> **Excerpted data**
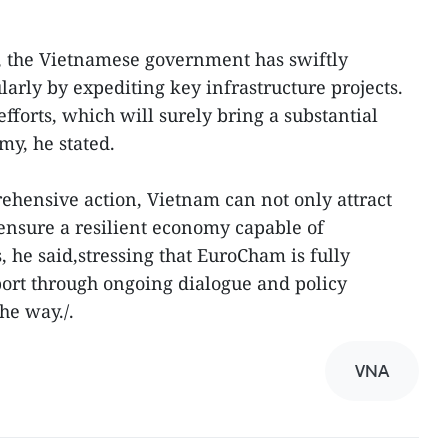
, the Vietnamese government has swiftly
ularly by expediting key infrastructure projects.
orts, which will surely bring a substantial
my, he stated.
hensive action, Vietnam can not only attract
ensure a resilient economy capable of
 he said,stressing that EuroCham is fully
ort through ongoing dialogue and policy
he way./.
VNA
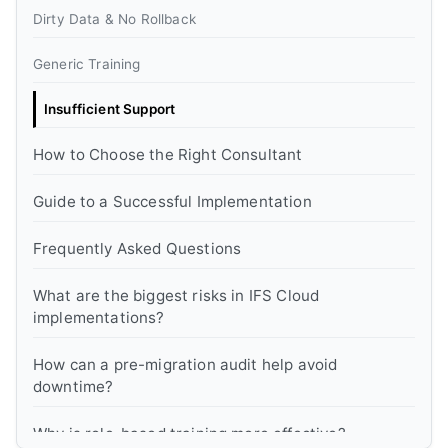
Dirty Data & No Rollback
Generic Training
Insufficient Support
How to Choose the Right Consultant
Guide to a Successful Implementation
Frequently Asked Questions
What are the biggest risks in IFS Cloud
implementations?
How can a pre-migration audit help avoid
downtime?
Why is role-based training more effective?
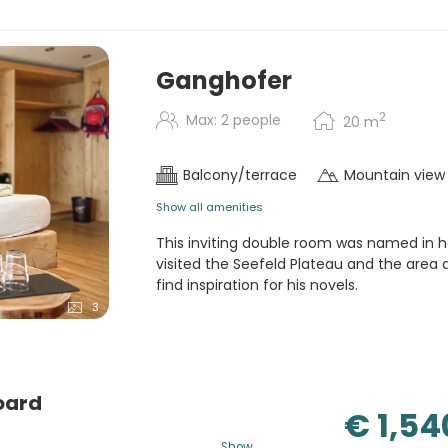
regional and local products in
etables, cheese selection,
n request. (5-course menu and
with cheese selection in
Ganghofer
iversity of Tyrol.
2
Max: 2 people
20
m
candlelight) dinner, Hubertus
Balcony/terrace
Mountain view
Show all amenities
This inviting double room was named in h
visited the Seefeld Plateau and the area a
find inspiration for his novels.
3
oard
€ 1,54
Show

> **About this task**
The lines above that hold the string "cheese" are to be located and copied.

> **Solution below**
etables, cheese selection,
with cheese selection in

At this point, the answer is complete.